Data for analysis
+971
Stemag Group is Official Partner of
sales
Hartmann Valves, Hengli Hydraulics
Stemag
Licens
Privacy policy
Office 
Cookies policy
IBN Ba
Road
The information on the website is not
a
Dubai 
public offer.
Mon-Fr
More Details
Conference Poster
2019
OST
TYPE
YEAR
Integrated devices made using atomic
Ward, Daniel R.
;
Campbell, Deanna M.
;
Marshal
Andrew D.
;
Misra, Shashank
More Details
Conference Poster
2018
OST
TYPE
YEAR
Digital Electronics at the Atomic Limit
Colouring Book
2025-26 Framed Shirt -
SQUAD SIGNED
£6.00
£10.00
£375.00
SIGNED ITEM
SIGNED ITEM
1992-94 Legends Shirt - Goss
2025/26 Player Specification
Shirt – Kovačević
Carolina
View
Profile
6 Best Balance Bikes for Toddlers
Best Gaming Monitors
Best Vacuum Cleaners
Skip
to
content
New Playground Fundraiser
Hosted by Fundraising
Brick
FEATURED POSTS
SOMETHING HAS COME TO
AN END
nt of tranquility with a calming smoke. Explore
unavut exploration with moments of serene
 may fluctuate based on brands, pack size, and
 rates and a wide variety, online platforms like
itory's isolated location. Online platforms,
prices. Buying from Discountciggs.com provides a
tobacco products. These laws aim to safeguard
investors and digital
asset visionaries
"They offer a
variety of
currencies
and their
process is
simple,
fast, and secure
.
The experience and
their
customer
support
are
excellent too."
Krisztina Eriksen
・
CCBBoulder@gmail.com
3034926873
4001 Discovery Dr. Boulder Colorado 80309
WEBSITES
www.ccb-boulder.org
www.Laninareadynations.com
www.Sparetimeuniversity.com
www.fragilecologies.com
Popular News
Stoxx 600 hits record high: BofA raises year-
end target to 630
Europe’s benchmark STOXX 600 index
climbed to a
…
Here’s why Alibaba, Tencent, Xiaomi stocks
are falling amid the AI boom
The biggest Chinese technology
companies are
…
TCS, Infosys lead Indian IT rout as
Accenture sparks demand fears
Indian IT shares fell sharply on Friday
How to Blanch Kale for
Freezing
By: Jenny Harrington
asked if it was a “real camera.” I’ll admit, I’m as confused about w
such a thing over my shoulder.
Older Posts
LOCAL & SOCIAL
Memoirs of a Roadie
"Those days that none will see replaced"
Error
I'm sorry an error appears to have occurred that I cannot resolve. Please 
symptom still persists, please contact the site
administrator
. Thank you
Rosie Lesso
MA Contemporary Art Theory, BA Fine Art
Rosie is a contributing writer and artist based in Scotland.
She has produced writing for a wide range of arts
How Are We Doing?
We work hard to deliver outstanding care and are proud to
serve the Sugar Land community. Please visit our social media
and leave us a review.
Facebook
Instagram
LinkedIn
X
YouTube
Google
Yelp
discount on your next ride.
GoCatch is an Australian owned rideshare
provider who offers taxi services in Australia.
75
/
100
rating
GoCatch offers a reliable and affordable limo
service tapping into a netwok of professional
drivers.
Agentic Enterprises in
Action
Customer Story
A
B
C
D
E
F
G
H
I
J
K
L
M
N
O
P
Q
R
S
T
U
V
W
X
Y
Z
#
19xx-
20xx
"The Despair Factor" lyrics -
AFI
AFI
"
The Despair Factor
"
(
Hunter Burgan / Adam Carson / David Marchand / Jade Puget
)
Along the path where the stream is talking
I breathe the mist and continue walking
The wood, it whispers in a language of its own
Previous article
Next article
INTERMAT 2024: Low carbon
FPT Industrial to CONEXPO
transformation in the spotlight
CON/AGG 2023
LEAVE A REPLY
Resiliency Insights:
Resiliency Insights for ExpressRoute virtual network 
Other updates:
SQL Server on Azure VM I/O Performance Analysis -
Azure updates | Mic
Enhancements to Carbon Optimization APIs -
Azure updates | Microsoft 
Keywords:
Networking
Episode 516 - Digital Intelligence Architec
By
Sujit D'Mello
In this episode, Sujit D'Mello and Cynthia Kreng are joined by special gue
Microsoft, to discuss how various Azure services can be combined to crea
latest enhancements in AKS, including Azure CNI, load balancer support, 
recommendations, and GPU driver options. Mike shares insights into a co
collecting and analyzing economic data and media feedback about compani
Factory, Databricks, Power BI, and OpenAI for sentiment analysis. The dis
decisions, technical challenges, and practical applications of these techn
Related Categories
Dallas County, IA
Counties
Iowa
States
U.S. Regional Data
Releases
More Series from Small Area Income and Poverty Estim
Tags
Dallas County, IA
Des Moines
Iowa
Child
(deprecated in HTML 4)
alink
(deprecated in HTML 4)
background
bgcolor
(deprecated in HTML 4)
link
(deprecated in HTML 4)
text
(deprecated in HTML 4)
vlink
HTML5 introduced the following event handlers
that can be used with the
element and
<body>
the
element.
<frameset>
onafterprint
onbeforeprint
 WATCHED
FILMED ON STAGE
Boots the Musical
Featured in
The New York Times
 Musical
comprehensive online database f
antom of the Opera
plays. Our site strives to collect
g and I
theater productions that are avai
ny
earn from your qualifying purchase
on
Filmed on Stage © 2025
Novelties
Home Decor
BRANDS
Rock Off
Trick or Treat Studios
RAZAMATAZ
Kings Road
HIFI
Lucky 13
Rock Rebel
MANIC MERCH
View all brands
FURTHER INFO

Problem details
Copy each record above so that no word or mark differs.

Problem solution
+971
Stemag Group is Official Partner of
sales
Hartmann Valves, Hengli Hydraulics
Stemag
Licens
Privacy policy
Office 
Cookies policy
IBN Ba
Road
The information on the website is not
a
Dubai 
public offer.
Mon-Fr
More Details
Conference Poster
2019
OST
TYPE
YEAR
Integrated devices made using atomic
Ward, Daniel R.
;
Campbell, Deanna M.
;
Marshal
Andrew D.
;
Misra, Shashank
More Details
Conference Poster
2018
OST
TYPE
YEAR
Digital Electronics at the Atomic Limit
Colouring Book
2025-26 Framed Shirt -
SQUAD SIGNED
£6.00
£10.00
£375.00
SIGNED ITEM
SIGNED ITEM
1992-94 Legends Shirt - Goss
2025/26 Player Specification
Shirt – Kovačević
Carolina
View
Profile
6 Best Balance Bikes for Toddlers
Best Gaming Monitors
Best Vacuum Cleaners
Skip
to
content
New Playground Fundraiser
Hosted by Fundraising
Brick
FEATURED POSTS
SOMETHING HAS COME TO
AN END
nt of tranquility with a calming smoke. Explore
unavut exploration with moments of serene
 may fluctuate based on brands, pack size, and
 rates and a wide variety, online platforms like
itory's isolated location. Online platforms,
prices. Buying from Discountciggs.com provides a
tobacco products. These laws aim to safeguard
investors and digital
asset visionaries
"They offer a
variety of
currencies
and their
process is
simple,
fast, and secure
.
The experience and
their
customer
support
are
excellent too."
Krisztina Eriksen
・
CCBBoulder@gmail.com
3034926873
4001 Discovery Dr. Boulder Colorado 80309
WEBSITES
www.ccb-boulder.org
www.Laninareadynations.com
www.Sparetimeuniversity.com
www.fragilecologies.com
Popular News
Stoxx 600 hits record high: BofA raises year-
end target to 630
Europe’s benchmark STOXX 600 index
climbed to a
…
Here’s why Alibaba, Tencent, Xiaomi stocks
are falling amid the AI boom
The biggest Chinese technology
companies are
…
TCS, Infosys lead Indian IT rout as
Accenture sparks demand fears
Indian IT shares fell sharply on Friday
How to Blanch Kale for
Freezing
By: Jenny Harrington
asked if it was a “real camera.” I’ll admit, I’m as confused about w
such a thing over my shoulder.
Older Posts
LOCAL & SOCIAL
Memoirs of a Roadie
"Those days that none will see replaced"
Error
I'm sorry an error appears to have occurred that I cannot resolve. Please 
symptom still persists, please contact the site
administrator
. Thank you
Rosie Lesso
MA Contemporary Art Theory, BA Fine Art
Rosie is a contributing writer and artist based in Scotland.
She has produced writing for a wide range of arts
How Are We Doing?
We work hard to deliver outstanding care and are proud to
serve the Sugar Land community. Please visit our social media
and leave us a review.
Facebook
Instagram
LinkedIn
X
YouTube
Google
Yelp
discount on your next ride.
GoCatch is an Australian owned rideshare
provider who offers taxi services in Australia.
75
/
100
rating
GoCatch offers a reliable and affordable limo
service tapping into a netwok of professional
drivers.
Agentic Enterprises in
Action
Customer Story
A
B
C
D
E
F
G
H
I
J
K
L
M
N
O
P
Q
R
S
T
U
V
W
X
Y
Z
#
19xx-
20xx
"The Despair Factor" lyrics -
AFI
AFI
"
The Despair Factor
"
(
Hunter Burgan / Adam Carson / David Marchand / Jade Puget
)
Along the path where the stream is talking
I breathe the mist and continue walking
The wood, it whispers in a language of its own
Previous article
Next article
INTERMAT 2024: Low carbon
FPT Industrial to CONEXPO
transformation in the spotlight
CON/AGG 2023
LEAVE A REPLY
Resiliency Insights:
Resiliency Insights for ExpressRoute virtual network 
Other updates:
SQL Server on Azure VM I/O Performance Analysis -
Azure updates | Mic
Enhancements to Carbon Optimization APIs -
Azure updates | Microsoft 
Keywords:
Networking
Episode 516 - Digital Intelligence Architec
By
Sujit D'Mello
In this episode, Sujit D'Mello and Cynthia Kreng are joined by special gue
Microsoft, to discuss how various Azure services can be combined to crea
latest enhancements in AKS, including Azure CNI, load balancer support, 
recommendations, and GPU driver options. Mike shares insights into a co
collecting and analyzing economic data and media feedback about compani
Factory, Databricks, Power BI, and OpenAI for sentiment analysis. The dis
decisions, technical challenges, and practical applications of these techn
Related Categories
Dallas County, IA
Counties
Iowa
States
U.S. Regional Data
Releases
More Series from Small Area Income and Poverty Estim
Tags
Dallas County, IA
Des Moines
Iowa
Child
(deprecated in HTML 4)
alink
(deprecated in HTML 4)
background
bgcolor
(deprecated in HTML 4)
link
(deprecated in HTML 4)
text
(deprecated in HTML 4)
vlink
HTML5 introduced the following event handlers
that can be used with the
element and
<body>
the
element.
<frameset>
onafterprint
onbeforeprint
 WATCHED
FILMED ON STAGE
Boots the Musical
Featured in
The New York Times
 Musical
comprehensive online database f
antom of the Opera
plays. Our site strives to collect
g and I
theater productions that are avai
ny
earn from your qualifying purchase
on
Filmed on Stage © 2025
Novelties
Home Decor
BRANDS
Rock Off
Trick or Treat Studios
RAZAMATAZ
Kings Road
HIFI
Lucky 13
Rock Rebel
MANIC MERCH
View all brands
FURTHER INFO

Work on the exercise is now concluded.